Brian Duncan was a recreational runner, but that was before he became a platoon leader with the Ohio Army National Guard's 612th Engineer Batallion in Iraq, disarming roadside bombs. When he got wounded, running was out, but then he discovered biking. After becoming an engineering consultant to NATO, he started using a recumbent bike to circumnavigate Bagram Air Base in Afghanistan.
One thing led to another, and Duncan—now a civilian—is still biking, and when I caught up with him he was on two wheels in El Paso. He’s taking his touring bike from San Diego to St. Augustine, Florida on something of a reconnaissance mission. Can he do the same trip, he wants to know, in his ELF?
What, you’ve never heard of the ELF? It’s essentially a single or two-passenger enclosed electric bicycle with a removable battery pack. In either one- or two-seater form (starting at $8,895), it has a removable 48-volt lithium-ion battery with charger, a small 750-watt electric motor, an aluminum frame with “dynamic dampening” suspension in the front, disc brakes, a LED headlight, and an enclosed cargo compartment. Side curtains are available.
You can just ride along in your ELF, but pedal it and you'll get more range (30 miles or so). It’s speed-restricted to 20 mph, so don’t expect to take it on the highway.
The North Carolina-based Organic Transit has now sold close to 1,000 ELFs, both in the U.S. and in Europe (there are buyers in Germany, Holland, Belgium and France). The plastic “body work” is rudimentary, but it keeps off the rain. And if you’re Brian Duncan, it does even more than that.

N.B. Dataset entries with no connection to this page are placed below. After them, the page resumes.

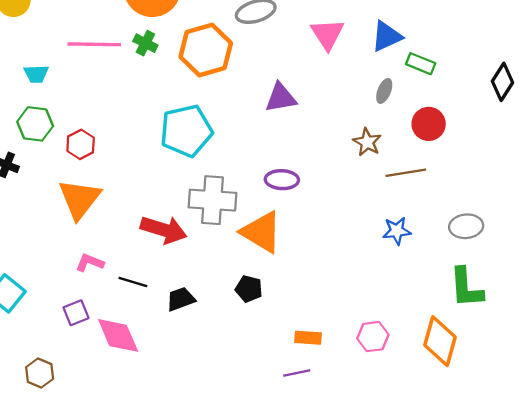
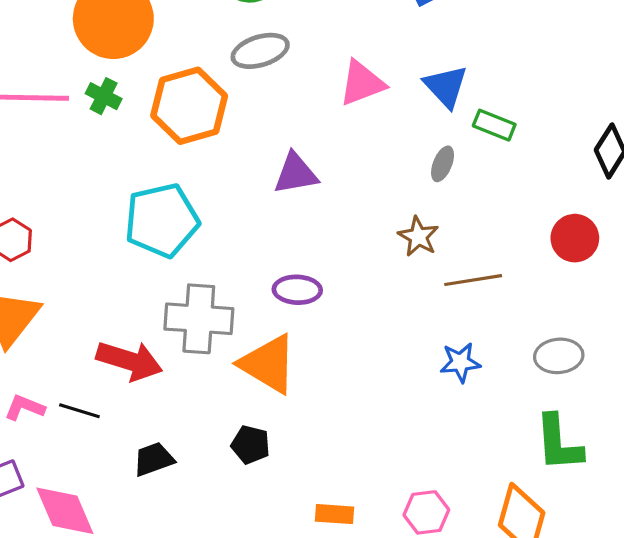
pink triangle: (327, 34) -> (362, 83), turned 42
blue triangle: (387, 36) -> (446, 86), turned -48
red circle: (429, 124) -> (575, 238), moved
black line: (133, 282) -> (79, 411), moved

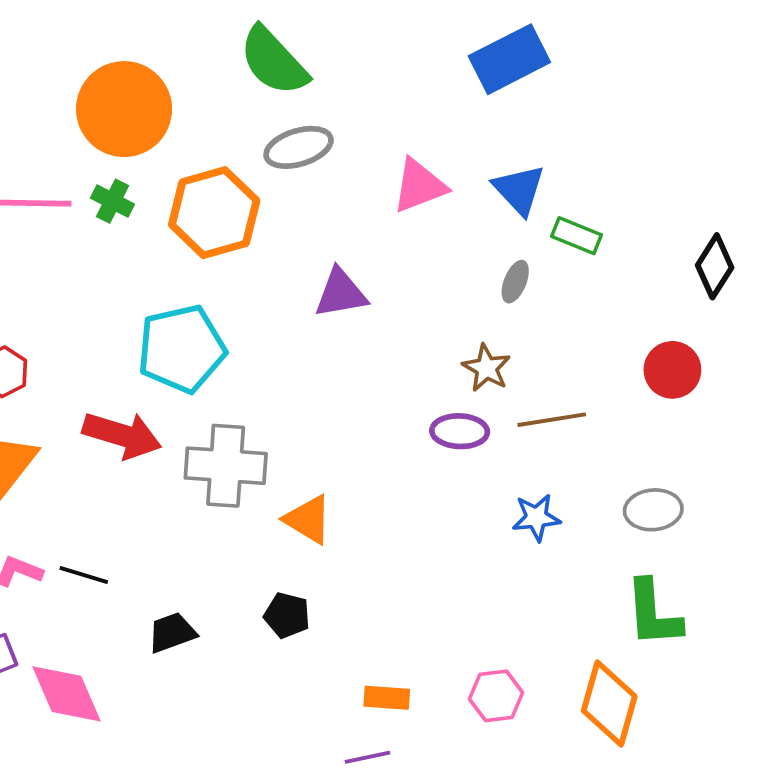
purple ellipse: (297, 290) -> (460, 431), moved
red arrow: (129, 361) -> (122, 435), moved
orange triangle: (268, 364) -> (308, 519), size x0.7

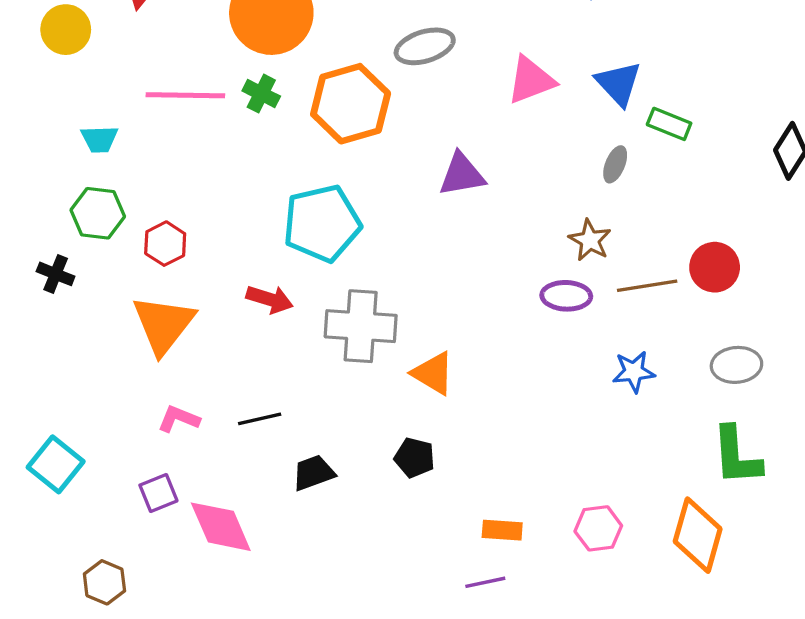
red circle: (672, 370) -> (715, 267), moved
red arrow: (122, 435) -> (270, 299), size x0.7
black line: (84, 575) -> (260, 419), moved, turned -30

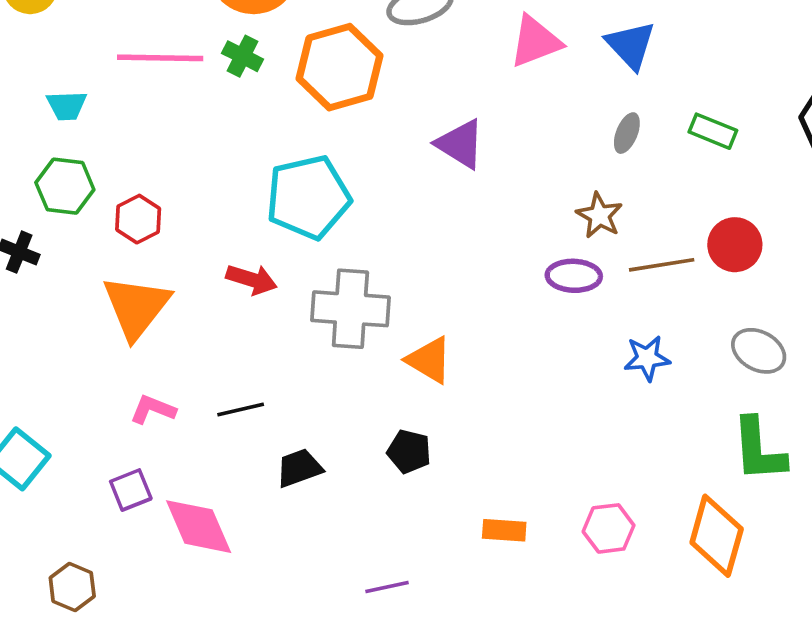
green rectangle: (669, 124) -> (713, 131), moved
purple triangle: (462, 174) -> (460, 144), turned 42
gray ellipse: (736, 365) -> (759, 351), turned 33
purple line: (485, 582) -> (387, 587), moved

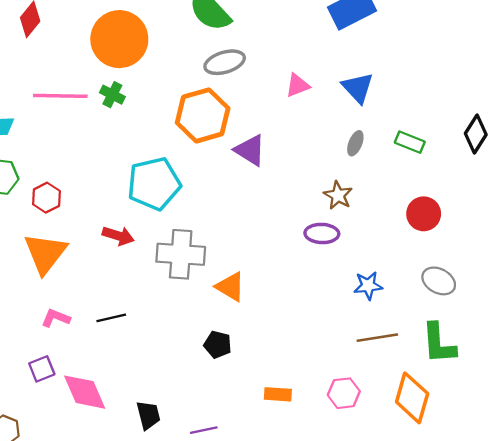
pink triangle: (535, 42) -> (298, 85), size x0.7
orange hexagon: (339, 67) -> (203, 115), moved
brown line: (662, 265) -> (377, 338), moved
black trapezoid: (299, 468) -> (148, 415), moved, turned 96

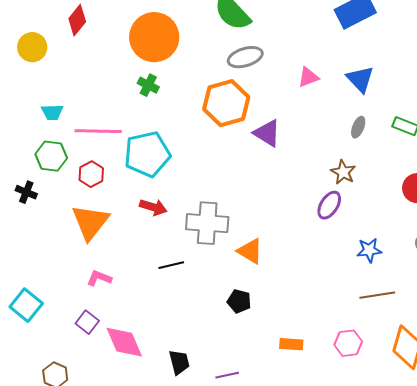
pink line: (60, 96) -> (98, 131), moved
cyan pentagon: (154, 184) -> (147, 154), moved
purple ellipse: (322, 233) -> (329, 205), turned -60
black line: (111, 318) -> (171, 265), moved
purple square: (42, 369) -> (87, 322), turned -30

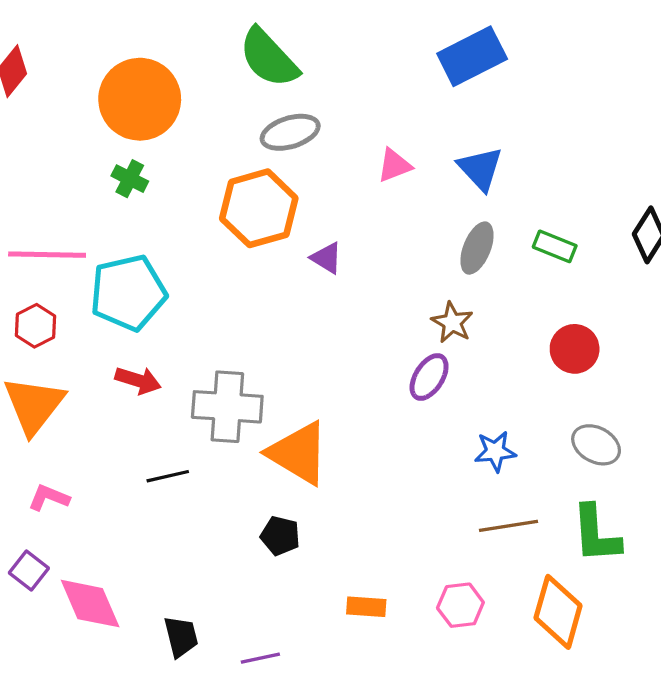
gray ellipse: (358, 127) -> (477, 248), size x1.4
purple triangle: (267, 133) -> (327, 258), size x0.7
orange triangle: (250, 251) -> (298, 453), size x1.5

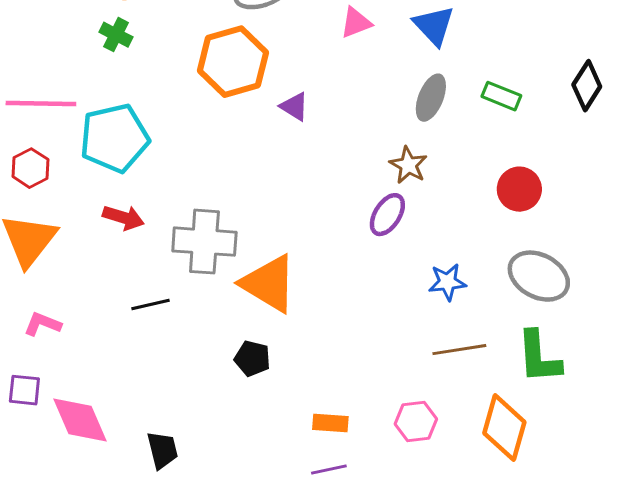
gray ellipse: (596, 445) -> (539, 276), size x1.4
purple square: (29, 570) -> (24, 390), turned -32
purple line: (260, 658) -> (329, 469), moved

Duncan has a master’s in engineering management, and worked for two automotive suppliers, so it’s not surprising he chose to improve upon his ELF. He developed side windows for it, a trailer hitch, and has basically turned his urban runabout into a camper. Beefing up the standard 750-watt motor to 1,200 watts, he now tows a trailer with solar panels and luggage space. He had a pop-up trailer custom-made to his specifications at a bike shop, and now he can sleep out on the trail.
“I love my ELF and wish I had it right now,” Duncan told me. “It’s cold here in El Paso right now, and it’s too windy to ride so I’m taking the day off. I like the all-weather aspect of the ELF—when it’s raining, you can just keep on going.” The ELF is seriously equipped. Brian runs it all down in this video:
Rob Cotter, founder and CEO of Organic Transit (and brother to the “Barn Find” guy, Tom Cotter), says not all owners are as adventurous as Brian Duncan. “We occasionally do surveys," Cotter said, "and we have a wide spectrum of customers—the youngest is 16, and the oldest is 94. He lives on an island in Canada, and rides year round. But some people just say they need a quick way to get their kids to school. Some want to clean up their commuter act, and they don’t want to go with regular bicycles. Eighty percent are looking to replace their second cars.”
Christine Lewis is definitely on the adventurous side. She has owned her ELF since 2013, and for 3.5 years never plugged it in—the built-in solar panels kept the battery charged enough for her drives around Coalinga, California. Often, her greyhounds run alongside. “We do get a lot of sunny days here in Central California,” Lewis told me. She only just recently had to buy a replacement battery.
“I’m pretty happy with my ELF,” Lewis said. “It’s an earlier model, so I don’t have all the newest features, but for my purposes, it serves me well. I use the ELF for tooling around town. And when outside with my dogs, I use it to keep up with them.”
Marvin Glenn is 80 years old, and in his younger days built and sailed a small sailboat around the world, then ran a charter yacht operation for 20 years. But time hasn’t slowed him down much. His ELF was delivered new in Virginia, 1,600 miles from his home in Mena, Arkansas. Did he have the thing shipped? Hell, no—he drove it home.
Glenn lives in the Ouachita National Forest, a mile from the nearest paved road. “The rough, rocky lane connecting our house to the pavement fords a creek that is normally ankle deep,” Glenn said. “Our Subaru Forester has no trouble making it through, but low-slung vehicles and UPS trucks shy away from it. My ELF and I traverse this lane most days to check the mailbox out by the highway.”
According to Glenn, “I doubt the ELF was designed to be used in such harsh conditions, but it has held up surprisingly well so far.”
Cotter said that Organic Transit is looking into new urban uses for ELF-like vehicles—transportation for the disabled, deliveries, even use in drone programs. And how about self-driving ELFs? Cotter said that one is being converted right now, funded by Amazon. “Autonomous ELFs can go on bike paths, cross lawns, traverse college campuses,” he said. “The sky’s the limit.”